--- Supplied data Enclosed Below ---

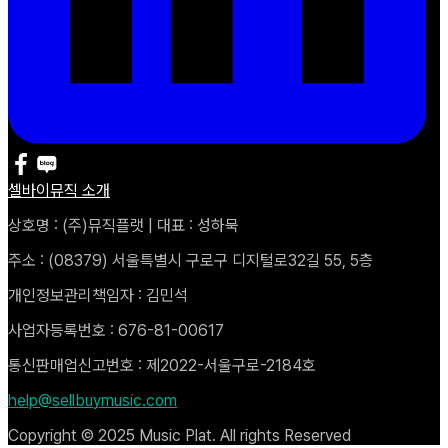
셀바이뮤직 소개
상호명 : (주)뮤직플랫 | 대표 : 성하묵
주소 : (08379) 서울특별시 구로구 디지털로32길 55, 5층
개인정보관리책임자 : 김민석
사업자등록번호 : 676-81-00617
통신판매업신고번호 : 제2022-서울구로-2184호
help@sellbuymusic.com
Copyright © 2025 Music Plat. All rights Reserved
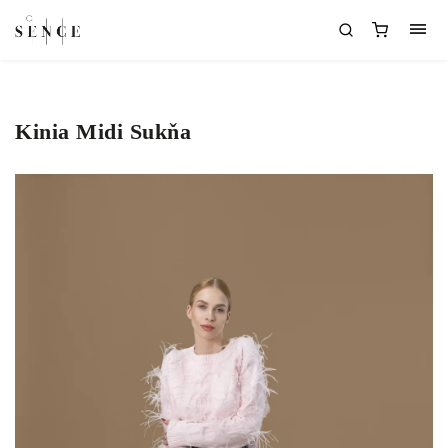
Kinia Midi Sukňa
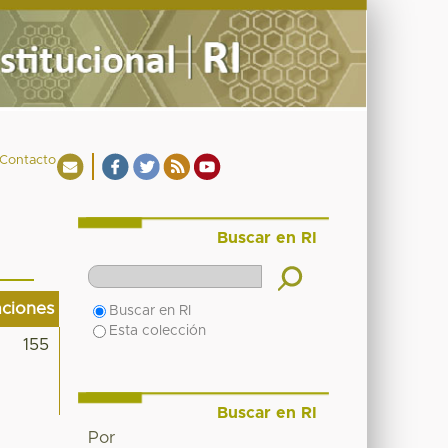
Contacto
Buscar en RI
aciones
Buscar en RI
Esta colección
155
Buscar en RI
Por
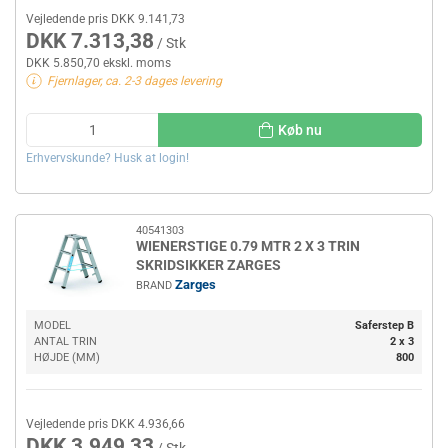
Vejledende pris DKK 9.141,73
DKK 7.313,38
/ Stk
DKK 5.850,70 ekskl. moms
Fjernlager, ca. 2-3 dages levering
Køb nu
Erhvervskunde? Husk at login!
40541303
WIENERSTIGE 0.79 MTR 2 X 3 TRIN
SKRIDSIKKER ZARGES
Zarges
BRAND
MODEL
Saferstep B
ANTAL TRIN
2 x 3
HØJDE (MM)
800
Vejledende pris DKK 4.936,66
DKK 3.949,33
/ Stk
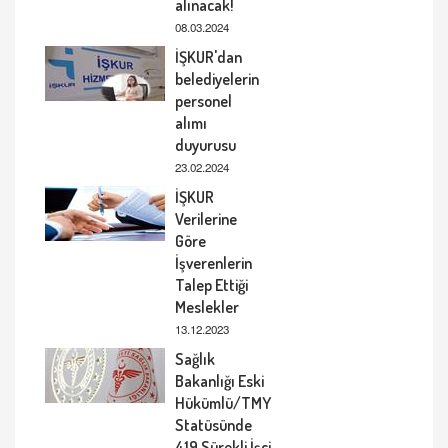
alınacak!
08.03.2024
İŞKUR'dan
belediyelerin
personel
alımı
duyurusu
23.02.2024
İŞKUR
Verilerine
Göre
İşverenlerin
Talep Ettiği
Meslekler
13.12.2023
Sağlık
Bakanlığı Eski
Hükümlü/TMY
Statüsünde
419 Sürekli İşçi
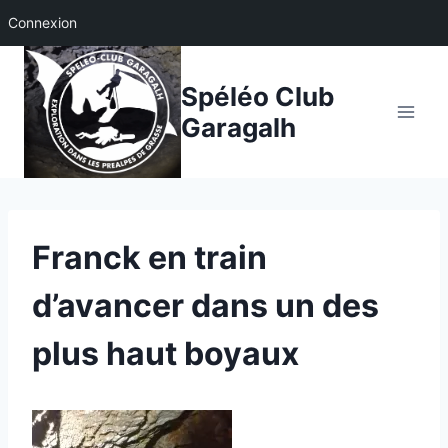
Connexion
Aller
au
Spéléo Club
contenu
Garagalh
Franck en train
d’avancer dans un des
plus haut boyaux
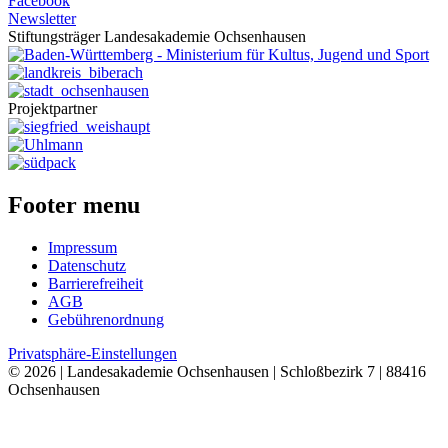
Facebook
Newsletter
Stiftungsträger Landesakademie Ochsenhausen
Projektpartner
Footer menu
Impressum
Datenschutz
Barrierefreiheit
AGB
Gebührenordnung
Privatsphäre-Einstellungen
© 2026 | Landesakademie Ochsenhausen | Schloßbezirk 7 | 88416
Ochsenhausen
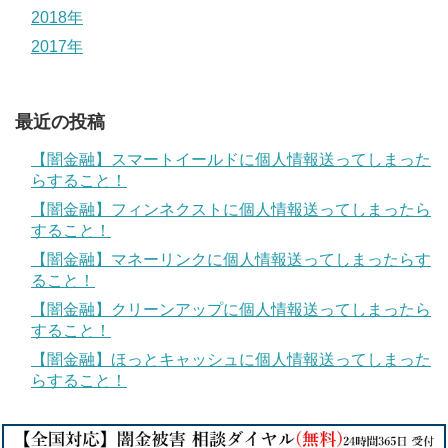
2018年
2017年
最近の投稿
【闇金融】スマートイールドに個人情報送ってしまった
らすること！
【闇金融】フィンネクストに個人情報送ってしまったら
すること！
【闇金融】マネーリンクに個人情報送ってしまったらす
ること！
【闇金融】クリーンアップに個人情報送ってしまったら
すること！
【闇金融】ほっとキャッシュに個人情報送ってしまった
らすること！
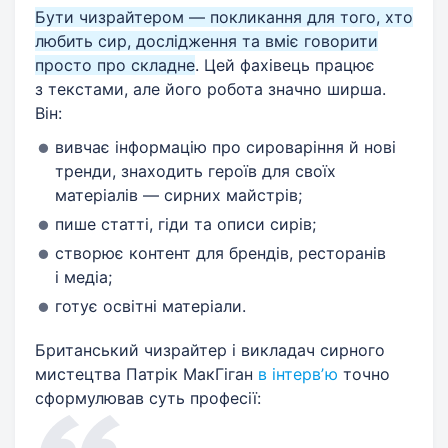
Бути чизрайтером — покликання для того, хто
любить сир, дослідження та вміє говорити
просто про складне
. Цей фахівець працює
з текстами, але його робота значно ширша.
Він:
вивчає інформацію про сироваріння й нові
тренди, знаходить героїв для своїх
матеріалів — сирних майстрів;
пише статті, гіди та описи сирів;
створює контент для брендів, ресторанів
і медіа;
готує освітні матеріали.
Британський чизрайтер і викладач сирного
мистецтва Патрік МакГіган
в інтервʼю
точно
сформулював суть професії:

--- End of Enclosed Supplied data ---

▶ _Exercise_
Please give back the material above exactly as written, pictures omitted.

▶ _Result for this exercise_
셀바이뮤직 소개
상호명 : (주)뮤직플랫 | 대표 : 성하묵
주소 : (08379) 서울특별시 구로구 디지털로32길 55, 5층
개인정보관리책임자 : 김민석
사업자등록번호 : 676-81-00617
통신판매업신고번호 : 제2022-서울구로-2184호
help@sellbuymusic.com
Copyright © 2025 Music Plat. All rights Reserved
Kinia Midi Sukňa
Contacto
Buscar en RI
aciones
Buscar en RI
Esta colección
155
Buscar en RI
Por
Vejledende pris DKK 9.141,73
DKK 7.313,38
/ Stk
DKK 5.850,70 ekskl. moms
Fjernlager, ca. 2-3 dages levering
Køb nu
Erhvervskunde? Husk at login!
40541303
WIENERSTIGE 0.79 MTR 2 X 3 TRIN
SKRIDSIKKER ZARGES
Zarges
BRAND
MODEL
Saferstep B
ANTAL TRIN
2 x 3
HØJDE (MM)
800
Vejledende pris DKK 4.936,66
DKK 3.949,33
/ Stk
alınacak!
08.03.2024
İŞKUR'dan
belediyelerin
personel
alımı
duyurusu
23.02.2024
İŞKUR
Verilerine
Göre
İşverenlerin
Talep Ettiği
Meslekler
13.12.2023
Sağlık
Bakanlığı Eski
Hükümlü/TMY
Statüsünde
419 Sürekli İşçi
Connexion
Aller
au
Spéléo Club
contenu
Garagalh
Franck en train
d’avancer dans un des
plus haut boyaux
Facebook
Newsletter
Stiftungsträger Landesakademie Ochsenhausen
Projektpartner
Footer menu
Impressum
Datenschutz
Barrierefreiheit
AGB
Gebührenordnung
Privatsphäre-Einstellungen
© 2026 | Landesakademie Ochsenhausen | Schloßbezirk 7 | 88416
Ochsenhausen
2018年
2017年
最近の投稿
【闇金融】スマートイールドに個人情報送ってしまった
らすること！
【闇金融】フィンネクストに個人情報送ってしまったら
すること！
【闇金融】マネーリンクに個人情報送ってしまったらす
ること！
【闇金融】クリーンアップに個人情報送ってしまったら
すること！
【闇金融】ほっとキャッシュに個人情報送ってしまった
らすること！
Бути чизрайтером — покликання для того, хто
любить сир, дослідження та вміє говорити
просто про складне
. Цей фахівець працює
з текстами, але його робота значно ширша.
Він:
вивчає інформацію про сироваріння й нові
тренди, знаходить героїв для своїх
матеріалів — сирних майстрів;
пише статті, гіди та описи сирів;
створює контент для брендів, ресторанів
і медіа;
готує освітні матеріали.
Британський чизрайтер і викладач сирного
мистецтва Патрік МакГіган
в інтервʼю
точно
сформулював суть професії:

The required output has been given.